• _Provided data_
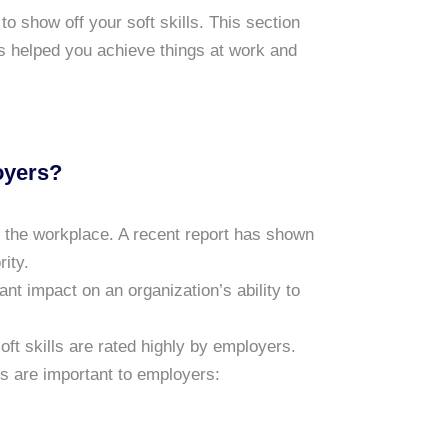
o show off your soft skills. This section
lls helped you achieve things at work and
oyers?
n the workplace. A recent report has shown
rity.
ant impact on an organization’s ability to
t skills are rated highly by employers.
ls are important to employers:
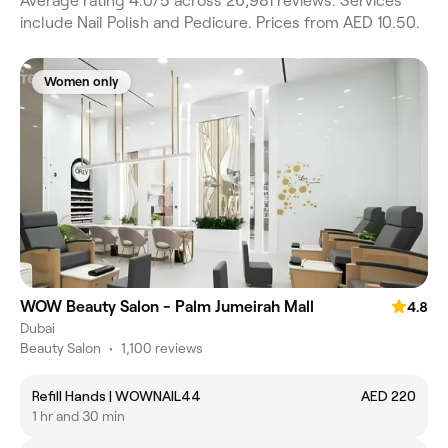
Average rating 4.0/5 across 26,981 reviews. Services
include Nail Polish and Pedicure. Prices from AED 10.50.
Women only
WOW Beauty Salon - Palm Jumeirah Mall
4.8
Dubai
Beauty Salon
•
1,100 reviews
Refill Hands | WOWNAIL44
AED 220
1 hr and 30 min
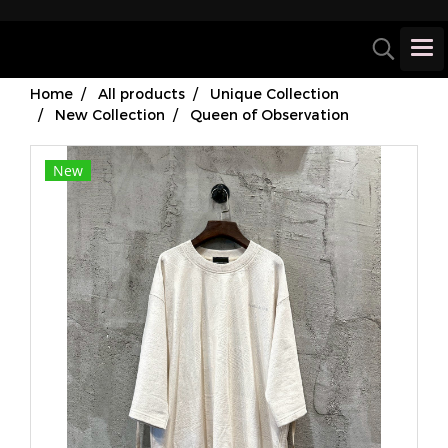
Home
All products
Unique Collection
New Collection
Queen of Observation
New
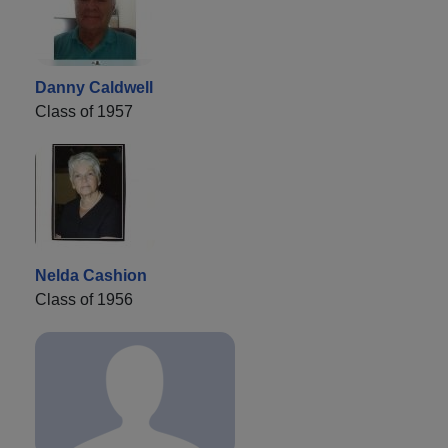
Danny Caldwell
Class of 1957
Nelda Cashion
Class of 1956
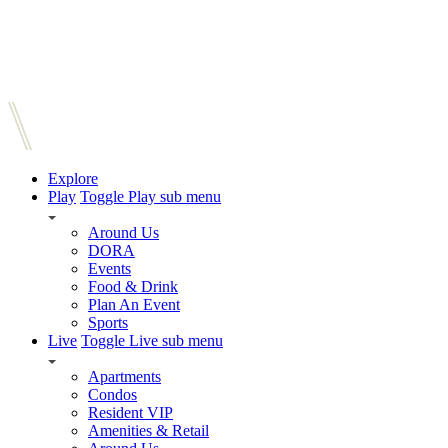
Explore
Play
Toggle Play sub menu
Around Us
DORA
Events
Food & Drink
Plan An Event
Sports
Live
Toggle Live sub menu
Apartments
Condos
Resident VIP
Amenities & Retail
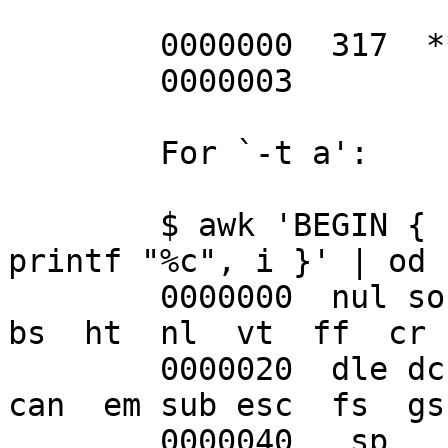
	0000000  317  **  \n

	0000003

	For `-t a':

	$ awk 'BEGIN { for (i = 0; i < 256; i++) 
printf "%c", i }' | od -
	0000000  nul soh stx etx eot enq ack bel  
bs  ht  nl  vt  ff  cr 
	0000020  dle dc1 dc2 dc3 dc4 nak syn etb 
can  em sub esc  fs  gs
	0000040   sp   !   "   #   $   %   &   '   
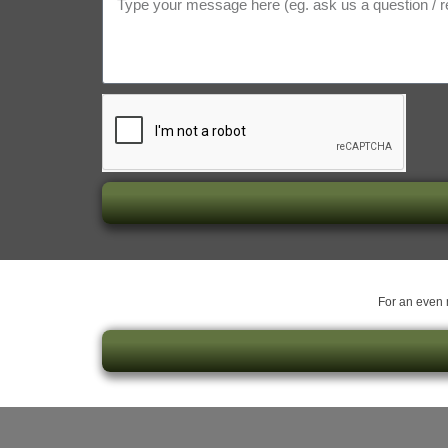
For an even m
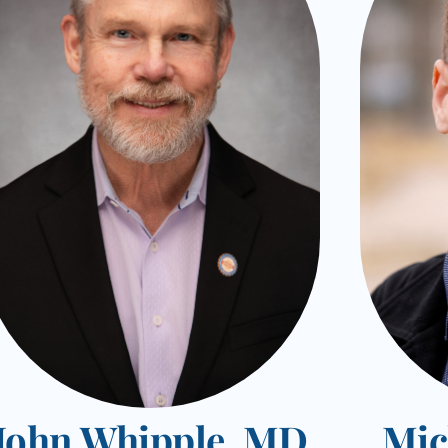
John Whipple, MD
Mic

--

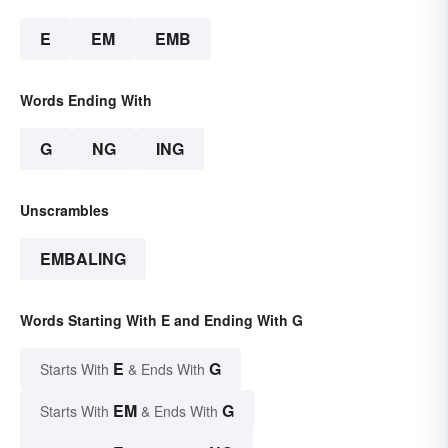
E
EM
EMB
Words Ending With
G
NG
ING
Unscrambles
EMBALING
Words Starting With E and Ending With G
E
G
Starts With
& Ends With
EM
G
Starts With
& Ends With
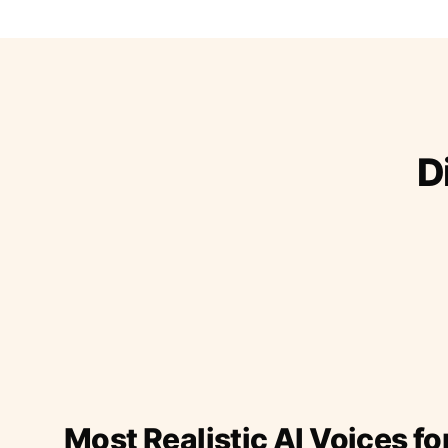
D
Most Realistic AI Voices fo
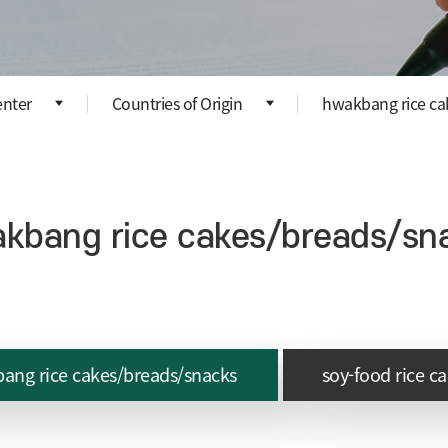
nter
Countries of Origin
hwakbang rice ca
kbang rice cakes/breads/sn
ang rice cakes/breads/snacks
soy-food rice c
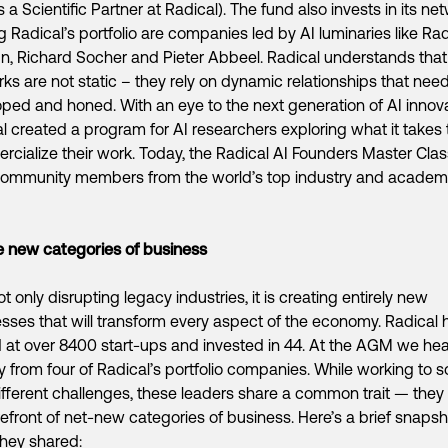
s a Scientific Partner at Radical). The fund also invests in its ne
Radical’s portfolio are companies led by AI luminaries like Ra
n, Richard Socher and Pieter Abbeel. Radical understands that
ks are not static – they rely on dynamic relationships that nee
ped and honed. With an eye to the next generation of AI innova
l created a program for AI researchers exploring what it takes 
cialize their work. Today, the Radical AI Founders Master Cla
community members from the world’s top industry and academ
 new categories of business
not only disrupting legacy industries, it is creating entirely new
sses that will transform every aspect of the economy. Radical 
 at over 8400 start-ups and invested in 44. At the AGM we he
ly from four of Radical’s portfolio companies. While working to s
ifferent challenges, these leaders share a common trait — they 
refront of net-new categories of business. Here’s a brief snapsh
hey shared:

• _Activity_
Search the listing for "only" and show every line where it occurs.

• _Written response_
Women only
not only disrupting legacy industries, it is creating entirely new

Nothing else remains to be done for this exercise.